DALLAS — Recent increases in monthly revenue collections will mean Oklahoma lawmakers won’t face a shortfall when they convene in January, but little growth is expected in next year’s budget.

Fiscal 2012 revenues are expected to exceed fiscal 2011 numbers by slightly more than $500 million. For various reasons, including the use of one-time revenues to balance the current $6.5 billion general fund budget, the increase in available funds will be about $161 million, the Oklahoma Policy Institute said in a new report.

State finance director Preston Doerflinger said he warned agency directors to prepare for a flat budget in 2013. Budget briefings with officials are under way this week in Oklahoma City, the state capital.

“Overall, we are expecting that fiscal year 2013 budget will be relatively flat, which is an improvement over the recent series of revenue shortfalls linked to the national recession,” said Doerflinger, who is secretary of finance under Gov. Mary Fallin.

Doerflinger said up to $85 million of pending energy-tax rebates and credits will “substantially reduce” the amount of oil and gas severance taxes that will flow into the general fund in fiscal 2013.

In addition, an automatic reduction in the state income tax rate to 5.25% from 5.5% will cut revenue by $70 million in fiscal 2013.

Doerflinger will present a revenue outlook to the Oklahoma Board of Equalization on Dec. 1. The board will provide a preliminary estimate that will be the basis of the governor’s executive budget.

Collections in the first four months of fiscal 2012 total $1.7 billion, which is 6% more than expected and 10% more than in the same period of fiscal 2011.

Fallin said while it is an encouraging sign that revenues are up, the state can no longer rely on one-time sources to balance its budget. “Revenues are increasing, but still below pre-recession, 2008 levels,” the governor said in a statement.

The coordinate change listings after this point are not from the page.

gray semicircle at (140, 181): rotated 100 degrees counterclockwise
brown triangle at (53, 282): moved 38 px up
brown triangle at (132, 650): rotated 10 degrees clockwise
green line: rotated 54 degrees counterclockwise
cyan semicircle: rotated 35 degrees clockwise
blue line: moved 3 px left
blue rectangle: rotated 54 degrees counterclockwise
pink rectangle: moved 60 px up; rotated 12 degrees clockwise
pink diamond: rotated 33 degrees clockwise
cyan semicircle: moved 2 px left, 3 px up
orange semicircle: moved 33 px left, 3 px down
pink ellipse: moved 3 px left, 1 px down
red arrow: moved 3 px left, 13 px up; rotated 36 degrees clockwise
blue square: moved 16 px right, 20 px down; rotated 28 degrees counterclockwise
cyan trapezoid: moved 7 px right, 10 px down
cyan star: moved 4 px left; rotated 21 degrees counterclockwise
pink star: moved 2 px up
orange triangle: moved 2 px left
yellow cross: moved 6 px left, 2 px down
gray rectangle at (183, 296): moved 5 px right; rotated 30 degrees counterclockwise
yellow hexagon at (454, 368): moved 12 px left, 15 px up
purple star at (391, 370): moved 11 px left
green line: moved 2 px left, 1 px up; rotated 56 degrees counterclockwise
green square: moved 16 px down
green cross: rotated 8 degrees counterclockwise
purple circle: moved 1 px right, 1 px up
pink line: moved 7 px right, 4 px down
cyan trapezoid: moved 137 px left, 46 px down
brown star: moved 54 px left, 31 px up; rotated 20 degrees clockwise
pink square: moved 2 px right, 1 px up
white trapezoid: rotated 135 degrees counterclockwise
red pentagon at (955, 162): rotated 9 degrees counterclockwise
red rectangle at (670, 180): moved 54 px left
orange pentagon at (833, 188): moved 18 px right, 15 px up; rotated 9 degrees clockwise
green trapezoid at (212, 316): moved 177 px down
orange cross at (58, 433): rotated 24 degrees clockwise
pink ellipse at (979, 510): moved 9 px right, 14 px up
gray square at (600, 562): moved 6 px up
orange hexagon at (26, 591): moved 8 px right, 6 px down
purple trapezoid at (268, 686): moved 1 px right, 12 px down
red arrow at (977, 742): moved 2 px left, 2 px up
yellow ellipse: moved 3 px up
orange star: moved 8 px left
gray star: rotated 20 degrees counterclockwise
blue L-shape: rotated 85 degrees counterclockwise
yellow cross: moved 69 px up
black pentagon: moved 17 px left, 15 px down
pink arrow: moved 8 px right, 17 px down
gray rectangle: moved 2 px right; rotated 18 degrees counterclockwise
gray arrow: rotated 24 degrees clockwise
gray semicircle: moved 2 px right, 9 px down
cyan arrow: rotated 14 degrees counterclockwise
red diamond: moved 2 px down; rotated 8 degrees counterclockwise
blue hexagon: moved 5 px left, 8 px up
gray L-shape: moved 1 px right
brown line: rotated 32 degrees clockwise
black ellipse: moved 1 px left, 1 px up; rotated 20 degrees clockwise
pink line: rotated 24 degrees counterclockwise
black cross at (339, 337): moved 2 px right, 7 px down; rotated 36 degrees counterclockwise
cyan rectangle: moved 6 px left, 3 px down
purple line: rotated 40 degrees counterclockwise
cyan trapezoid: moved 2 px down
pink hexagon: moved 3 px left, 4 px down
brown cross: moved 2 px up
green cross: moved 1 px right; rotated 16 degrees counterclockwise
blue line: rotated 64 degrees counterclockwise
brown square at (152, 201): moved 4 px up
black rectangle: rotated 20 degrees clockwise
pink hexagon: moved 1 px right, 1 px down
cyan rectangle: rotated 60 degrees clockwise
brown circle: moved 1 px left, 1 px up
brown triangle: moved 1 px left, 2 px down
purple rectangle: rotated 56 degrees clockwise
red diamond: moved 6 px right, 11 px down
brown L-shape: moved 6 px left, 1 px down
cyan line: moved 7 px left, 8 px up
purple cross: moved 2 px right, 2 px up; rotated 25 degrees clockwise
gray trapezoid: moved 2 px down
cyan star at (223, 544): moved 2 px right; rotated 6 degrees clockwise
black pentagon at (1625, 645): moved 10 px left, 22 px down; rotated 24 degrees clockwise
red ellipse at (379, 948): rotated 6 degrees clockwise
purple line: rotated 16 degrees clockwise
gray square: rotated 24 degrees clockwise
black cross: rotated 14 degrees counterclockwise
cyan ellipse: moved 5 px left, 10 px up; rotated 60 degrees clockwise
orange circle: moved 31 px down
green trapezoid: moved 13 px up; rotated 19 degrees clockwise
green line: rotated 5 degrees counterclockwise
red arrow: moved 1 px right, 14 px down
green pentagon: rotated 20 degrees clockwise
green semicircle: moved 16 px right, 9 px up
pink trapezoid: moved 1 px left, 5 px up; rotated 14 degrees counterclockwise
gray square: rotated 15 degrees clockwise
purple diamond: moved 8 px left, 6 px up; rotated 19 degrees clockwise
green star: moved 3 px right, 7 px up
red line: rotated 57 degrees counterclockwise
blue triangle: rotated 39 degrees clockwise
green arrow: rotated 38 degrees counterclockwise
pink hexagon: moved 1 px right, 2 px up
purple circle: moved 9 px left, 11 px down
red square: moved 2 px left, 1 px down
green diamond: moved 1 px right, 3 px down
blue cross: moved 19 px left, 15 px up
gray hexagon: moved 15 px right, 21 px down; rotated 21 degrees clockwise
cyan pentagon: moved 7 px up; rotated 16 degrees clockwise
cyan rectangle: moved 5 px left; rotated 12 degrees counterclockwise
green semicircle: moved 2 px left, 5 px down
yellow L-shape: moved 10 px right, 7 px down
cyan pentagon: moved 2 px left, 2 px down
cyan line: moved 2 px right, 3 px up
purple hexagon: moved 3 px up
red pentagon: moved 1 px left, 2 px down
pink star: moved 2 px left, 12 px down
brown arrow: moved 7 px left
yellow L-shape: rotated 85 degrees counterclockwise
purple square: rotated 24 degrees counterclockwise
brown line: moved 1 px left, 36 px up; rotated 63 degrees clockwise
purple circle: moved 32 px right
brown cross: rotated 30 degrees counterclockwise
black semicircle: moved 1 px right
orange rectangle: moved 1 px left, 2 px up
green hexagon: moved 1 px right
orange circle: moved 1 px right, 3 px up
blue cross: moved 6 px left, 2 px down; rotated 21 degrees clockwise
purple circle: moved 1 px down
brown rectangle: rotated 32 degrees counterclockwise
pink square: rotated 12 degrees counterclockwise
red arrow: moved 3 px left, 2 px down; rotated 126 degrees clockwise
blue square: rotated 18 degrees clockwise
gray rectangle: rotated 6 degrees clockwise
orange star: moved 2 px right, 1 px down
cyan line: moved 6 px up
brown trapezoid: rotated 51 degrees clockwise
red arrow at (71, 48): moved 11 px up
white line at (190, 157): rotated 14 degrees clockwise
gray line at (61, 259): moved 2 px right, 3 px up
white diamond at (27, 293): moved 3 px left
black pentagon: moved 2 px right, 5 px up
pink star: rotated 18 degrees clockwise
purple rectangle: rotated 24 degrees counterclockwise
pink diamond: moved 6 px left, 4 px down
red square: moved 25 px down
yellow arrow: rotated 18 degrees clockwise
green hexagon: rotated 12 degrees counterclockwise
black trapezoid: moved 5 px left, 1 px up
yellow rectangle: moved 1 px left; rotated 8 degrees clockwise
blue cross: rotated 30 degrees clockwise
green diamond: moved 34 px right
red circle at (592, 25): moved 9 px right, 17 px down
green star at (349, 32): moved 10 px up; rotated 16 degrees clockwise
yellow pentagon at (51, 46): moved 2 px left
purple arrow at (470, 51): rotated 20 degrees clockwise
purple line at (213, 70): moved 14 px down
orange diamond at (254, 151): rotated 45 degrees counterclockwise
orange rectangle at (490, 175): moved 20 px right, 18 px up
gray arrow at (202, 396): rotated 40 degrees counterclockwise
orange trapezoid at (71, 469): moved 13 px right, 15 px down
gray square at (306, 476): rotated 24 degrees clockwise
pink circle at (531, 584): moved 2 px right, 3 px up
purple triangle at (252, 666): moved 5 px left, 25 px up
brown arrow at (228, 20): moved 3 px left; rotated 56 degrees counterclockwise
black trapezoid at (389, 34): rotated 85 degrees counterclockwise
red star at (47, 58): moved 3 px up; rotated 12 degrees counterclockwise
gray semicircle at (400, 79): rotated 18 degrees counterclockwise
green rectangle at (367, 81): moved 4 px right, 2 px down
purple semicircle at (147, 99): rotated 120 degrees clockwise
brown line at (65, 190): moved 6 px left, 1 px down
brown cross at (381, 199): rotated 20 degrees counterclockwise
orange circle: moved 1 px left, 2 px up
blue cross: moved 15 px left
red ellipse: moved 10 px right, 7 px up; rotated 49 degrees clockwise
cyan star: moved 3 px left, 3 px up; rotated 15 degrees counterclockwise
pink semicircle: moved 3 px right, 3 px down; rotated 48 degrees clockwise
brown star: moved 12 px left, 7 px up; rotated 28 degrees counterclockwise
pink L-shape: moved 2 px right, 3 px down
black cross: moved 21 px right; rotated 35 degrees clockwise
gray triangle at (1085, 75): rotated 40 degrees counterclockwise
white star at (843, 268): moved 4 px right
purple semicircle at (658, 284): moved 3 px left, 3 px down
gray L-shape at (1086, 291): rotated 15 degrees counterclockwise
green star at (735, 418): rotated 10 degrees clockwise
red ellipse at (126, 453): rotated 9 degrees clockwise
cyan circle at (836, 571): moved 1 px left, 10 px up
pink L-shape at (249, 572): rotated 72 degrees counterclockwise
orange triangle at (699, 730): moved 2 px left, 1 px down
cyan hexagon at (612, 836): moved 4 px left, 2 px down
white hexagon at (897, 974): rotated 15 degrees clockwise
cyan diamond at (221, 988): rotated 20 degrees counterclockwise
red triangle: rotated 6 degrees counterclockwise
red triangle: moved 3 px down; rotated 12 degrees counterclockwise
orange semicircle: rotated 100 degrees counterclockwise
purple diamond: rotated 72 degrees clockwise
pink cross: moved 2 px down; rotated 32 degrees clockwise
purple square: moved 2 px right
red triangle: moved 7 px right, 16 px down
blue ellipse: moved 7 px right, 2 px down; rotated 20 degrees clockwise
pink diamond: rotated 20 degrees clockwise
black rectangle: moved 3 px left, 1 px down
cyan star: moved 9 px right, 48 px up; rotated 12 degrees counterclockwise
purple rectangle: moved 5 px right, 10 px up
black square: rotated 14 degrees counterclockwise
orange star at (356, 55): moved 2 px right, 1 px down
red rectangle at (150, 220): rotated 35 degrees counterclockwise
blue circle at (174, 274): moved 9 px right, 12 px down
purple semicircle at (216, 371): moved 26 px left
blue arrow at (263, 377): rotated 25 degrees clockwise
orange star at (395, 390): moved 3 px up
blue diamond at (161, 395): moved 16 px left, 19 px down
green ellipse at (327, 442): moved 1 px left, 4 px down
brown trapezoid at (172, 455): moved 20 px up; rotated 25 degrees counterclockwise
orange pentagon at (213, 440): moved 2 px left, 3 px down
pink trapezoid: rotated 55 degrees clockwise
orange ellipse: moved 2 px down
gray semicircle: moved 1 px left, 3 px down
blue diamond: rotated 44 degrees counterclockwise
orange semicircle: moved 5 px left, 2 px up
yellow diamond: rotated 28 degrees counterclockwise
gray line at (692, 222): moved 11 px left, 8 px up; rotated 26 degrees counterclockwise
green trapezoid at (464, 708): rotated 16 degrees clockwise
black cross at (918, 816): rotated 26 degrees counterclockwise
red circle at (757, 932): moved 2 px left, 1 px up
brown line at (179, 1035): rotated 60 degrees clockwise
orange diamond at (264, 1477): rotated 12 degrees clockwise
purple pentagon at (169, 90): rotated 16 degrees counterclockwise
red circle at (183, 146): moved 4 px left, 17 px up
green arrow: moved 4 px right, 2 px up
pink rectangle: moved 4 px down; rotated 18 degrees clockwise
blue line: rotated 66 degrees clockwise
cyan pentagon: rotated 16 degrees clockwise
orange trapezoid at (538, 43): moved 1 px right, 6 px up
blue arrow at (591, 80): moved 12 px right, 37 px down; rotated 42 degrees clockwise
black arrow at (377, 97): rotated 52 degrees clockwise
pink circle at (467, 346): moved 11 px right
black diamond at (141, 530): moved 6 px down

“All of that means that state agencies can expect the budget to be relatively flat,” she said. “My administration is focused on right-sizing government, making our agencies run more efficiently and effectively, and doing more with less.”

Revenues in fiscal 2011 were $249 million more than expected. The money went into the depleted rainy-day fund, which at one point slipped to barely more than $2.

Fallin said she wants to bring the emergency fund back to $600 million, where it was before it was tapped to cover revenue holes as collections plummeted.

David Blatt, policy director of the Oklahoma Policy Institute, said despite the slight increase expected in next year’s budget, spending will remain 6% below pre-recession levels, taking into account  inflation and population growth.

State agencies took a 7% cut in fiscal 2012 from 2011 allocations and it will be some time before those reductions are restored, Blatt said.

“Our budget outlook is improving, but all signs point to an incomplete recovery,” Blatt said, “It looks like it will be at least fiscal 2014 or even fiscal 2015 until budgets return to nominal pre-downturn levels.”

“Given higher operating costs, increased population and caseloads, and new responsibilities, many state agencies will need additional state funding to maintain existing service levels,” he said.